Here, $A/pA$ is the quotient of $A$ by $pA = \{ px \mid x \in A \}$ and $\operatorname{Ann}_A(p) = \{ x \in A \mid px = 0 \}$.

In our case, $A = \mathbb{Z}/p\mathbb{Z}$, so we get that both $A/pA$ and $\operatorname{Ann}_A(p)$ are both isomorphic to $\mathbb{Z}/p\mathbb{Z}$. Plugging in, we get:

$H^2(G;A) = \mathbb{Z}/p\mathbb{Z} \oplus (\mathbb{Z}/p\mathbb{Z})^2 = (\mathbb{Z}/p\mathbb{Z})^3$

which is the elementary abelian group of order $p^3$.

## Elements

### Summary

FACTS TO CHECK AGAINST (second cohomology group for trivial group action):
Background reading on relationship with extension groups: Group extension problem
Arithmetic functions of extension group:
order (thus all extension groups have the same order): order of extension group is product of order of normal subgroup and quotient group
nilpotency class: nilpotency class of extension group is between nilpotency class of quotient group and one more for central extension
derived length: derived length of extension group is bounded by sum of derived length of normal subgroup and quotient group
minimum size of generating set: minimum size of generating set of extension group is bounded by sum of minimum size of generating set of normal subgroup and quotient group|minimum size of generating set of quotient group is at most minimum size of generating set of group
WHAT'S THE TABLE BELOW?: Recall that there is a correspondence:
Elements of the group $H^2(G;A)$ for the trivial group action $\leftrightarrow$ congruence classes of central extensions with the specified subgroup $A$ and quotient group $G$.
This descends to a correspondence:
Orbits for the group action of $\operatorname{Aut}(G) \times \operatorname{Aut}(A)$ on $H^2(G;A)$ $\leftrightarrow$ pseudo-congruence classes of central extensions.
The table below breaks down the second cohomology group as a union of these orbits, with (as a general rule) each row describing one orbit, i.e., one "cohomology class type", aka one "pseudo-congruence class" of central extensions.

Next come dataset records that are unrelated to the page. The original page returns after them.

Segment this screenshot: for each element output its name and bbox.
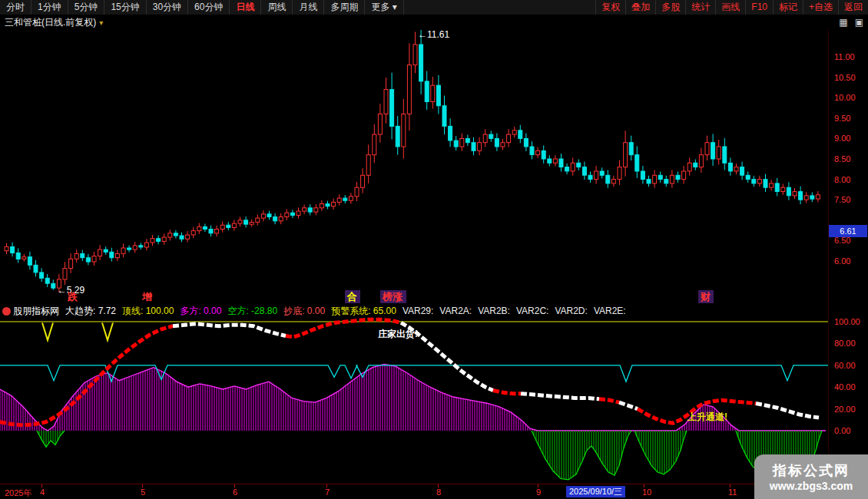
axis-tick	[538, 484, 538, 487]
indicator-y-axis-labels: 100.0080.0060.0040.0020.000.00	[834, 317, 860, 435]
svg-text:6.61: 6.61	[840, 226, 856, 236]
main-price-chart[interactable]: 11.0010.5010.009.509.008.508.007.506.506…	[0, 30, 868, 304]
title-bar: 三和管桩(日线.前复权) ▾ ▦▣	[0, 15, 868, 30]
toolbar-action-2[interactable]: 多股	[655, 0, 685, 15]
watermark-line1: 指标公式网	[773, 461, 850, 480]
axis-tick	[142, 484, 143, 487]
top-toolbar: 分时1分钟5分钟15分钟30分钟60分钟日线周线月线多周期更多 ▾ 复权叠加多股…	[0, 0, 868, 15]
axis-date-label-3: 6	[233, 487, 237, 497]
svg-text:7.50: 7.50	[834, 195, 850, 204]
stock-title: 三和管桩(日线.前复权)	[5, 16, 96, 29]
period-tab-3[interactable]: 15分钟	[104, 0, 146, 15]
axis-tick	[730, 484, 731, 487]
toolbar-action-8[interactable]: 返回	[838, 0, 868, 15]
svg-text:财: 财	[700, 291, 711, 302]
period-tab-9[interactable]: 多周期	[324, 0, 365, 15]
svg-text:6.50: 6.50	[834, 236, 850, 245]
indicator-panel: 股朋指标网 大趋势: 7.72顶线: 100.00多方: 0.00空方: -28…	[0, 304, 868, 484]
period-tabs: 分时1分钟5分钟15分钟30分钟60分钟日线周线月线多周期更多 ▾	[0, 0, 404, 15]
toolbar-actions: 复权叠加多股统计画线F10标记+自选返回	[595, 0, 868, 15]
watermark-line2: www.zbgs3.com	[770, 480, 853, 492]
svg-text:庄家出货!: 庄家出货!	[377, 329, 418, 339]
chart-tags: 跌增合榜涨财	[67, 290, 714, 303]
svg-text:合: 合	[346, 291, 357, 302]
svg-text:榜涨: 榜涨	[382, 291, 403, 302]
time-axis[interactable]: 2025年45678910112025/09/10/三	[0, 484, 868, 499]
high-annotation: ←11.61	[418, 30, 449, 40]
period-tab-8[interactable]: 月线	[293, 0, 324, 15]
titlebar-icons: ▦▣	[839, 17, 863, 28]
grid-layout-icon[interactable]: ▦	[839, 17, 847, 28]
axis-tick	[326, 484, 327, 487]
svg-text:6.00: 6.00	[834, 256, 850, 266]
period-tab-6[interactable]: 日线	[230, 0, 261, 15]
svg-text:10.50: 10.50	[834, 73, 856, 82]
svg-text:0.00: 0.00	[834, 426, 850, 435]
svg-text:11.00: 11.00	[834, 52, 855, 61]
watermark: 指标公式网 www.zbgs3.com	[754, 454, 868, 499]
svg-text:增: 增	[141, 291, 152, 302]
axis-date-label-6: 9	[536, 487, 541, 497]
axis-date-label-0: 2025年	[5, 487, 31, 499]
svg-text:9.50: 9.50	[834, 114, 850, 123]
toolbar-action-4[interactable]: 画线	[715, 0, 745, 15]
period-tab-7[interactable]: 周线	[261, 0, 293, 15]
current-price-badge: 6.61	[829, 225, 867, 237]
window-icon[interactable]: ▣	[855, 17, 863, 28]
axis-date-label-4: 7	[325, 487, 330, 497]
green-area-series	[37, 431, 822, 480]
svg-text:80.00: 80.00	[834, 339, 856, 348]
svg-text:60.00: 60.00	[834, 361, 856, 370]
period-tab-4[interactable]: 30分钟	[147, 0, 188, 15]
toolbar-action-7[interactable]: +自选	[803, 0, 838, 15]
svg-text:8.50: 8.50	[834, 154, 850, 164]
axis-date-label-7: 10	[642, 487, 651, 497]
axis-date-label-2: 5	[141, 487, 145, 497]
period-tab-0[interactable]: 分时	[0, 0, 31, 15]
svg-text:9.00: 9.00	[834, 134, 850, 143]
svg-text:40.00: 40.00	[834, 382, 856, 392]
svg-text:100.00: 100.00	[834, 317, 860, 326]
selected-date-label: 2025/09/10/三	[566, 486, 625, 497]
indicator-chart[interactable]: 庄家出货!上升通道!100.0080.0060.0040.0020.000.00	[0, 304, 868, 484]
svg-text:8.00: 8.00	[834, 175, 850, 184]
axis-date-label-5: 8	[436, 487, 441, 497]
period-tab-10[interactable]: 更多 ▾	[365, 0, 403, 15]
title-caret-icon[interactable]: ▾	[99, 18, 103, 27]
toolbar-action-5[interactable]: F10	[745, 0, 773, 15]
toolbar-action-0[interactable]: 复权	[595, 0, 625, 15]
axis-tick	[438, 484, 439, 487]
svg-text:跌: 跌	[67, 291, 78, 302]
axis-tick	[644, 484, 644, 487]
toolbar-action-6[interactable]: 标记	[773, 0, 803, 15]
svg-text:上升通道!: 上升通道!	[687, 411, 727, 422]
axis-tick	[41, 484, 42, 487]
period-tab-1[interactable]: 1分钟	[31, 0, 68, 15]
candlestick-series	[5, 30, 820, 292]
period-tab-5[interactable]: 60分钟	[188, 0, 230, 15]
axis-date-label-8: 11	[728, 487, 737, 497]
period-tab-2[interactable]: 5分钟	[68, 0, 105, 15]
toolbar-action-1[interactable]: 叠加	[625, 0, 655, 15]
axis-tick	[234, 484, 235, 487]
svg-text:20.00: 20.00	[834, 405, 856, 414]
svg-text:10.00: 10.00	[834, 93, 856, 102]
sell-signal-marks	[42, 322, 113, 340]
toolbar-action-3[interactable]: 统计	[685, 0, 715, 15]
axis-date-label-1: 4	[40, 487, 45, 497]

The number of rows is the number of pseudo-congruence classes of central extensions.

As mentioned earlier, the information here does not apply to the case $p = 2$. For the case $p = 2$, see second cohomology group for trivial group action of V4 on Z2.

Cohomology class type Number of cohomology classes Corresponding group extension GAP ID (second part, order is $p^3$) Stem extension? Base characteristic in whole group? Nilpotency class of whole group (at least 1, at most 2) Derived length of whole group (at least 1, at most 2) Minimum size of generating set of whole group (at least 2, at most 3) Subgroup information on base in whole group
trivial 1 elementary abelian group of prime-cube order 5 No No 1 1 3
symmetric and nontrivial $p^2 - 1$ direct product of cyclic group of prime-square order and cyclic group of prime order 2 No Yes 1 1 2
non-symmetric $p - 1$ unitriangular matrix group:UT(3,p) 3 Yes Yes 2 2 2 center of prime-cube order group:U(3,p)
non-symmetric $(p - 1)(p^2 - 1)$ semidirect product of cyclic group of prime-square order and cyclic group of prime order 4 Yes Yes 2 2 2 center of semidirect product of cyclic group of prime-square order and cyclic group of prime order
Total $p^3$ (equals order of the cohomology group) -- -- -- -- -- -- -- --

### Explicit description and relation with power-commutator presentation

Consider an extension group $E$ with central subgroup isomorphic to $A$ (group of prime order) and quotient group $G$ isomorphic to elementary abelian group of prime-square order. Denote by $\overline{a_1}, \overline{a_2}$ a basis for $G$ (i.e., two non-identity elements of $G$ that do not generate the same cyclic subgroup) and by $a_1,a_2$ elements of $E$ that map to $\overline{a_1},\overline{a_2}$ respectively. Denote by $a_3$ a non-identity element of the central subgroup.

Then, $E$ is generated by the elements $a_1,a_2,a_3$. Further, we can get a power-commutator presentation for $E$ using these generators. Specifically, we know that $[a_1,a_3] = e, [a_2,a_3] = e, a_3^p = e$. We also know that the elements $a_1^p, a_2^p, [a_1,a_2]$ are each equal to some power of $a_3$.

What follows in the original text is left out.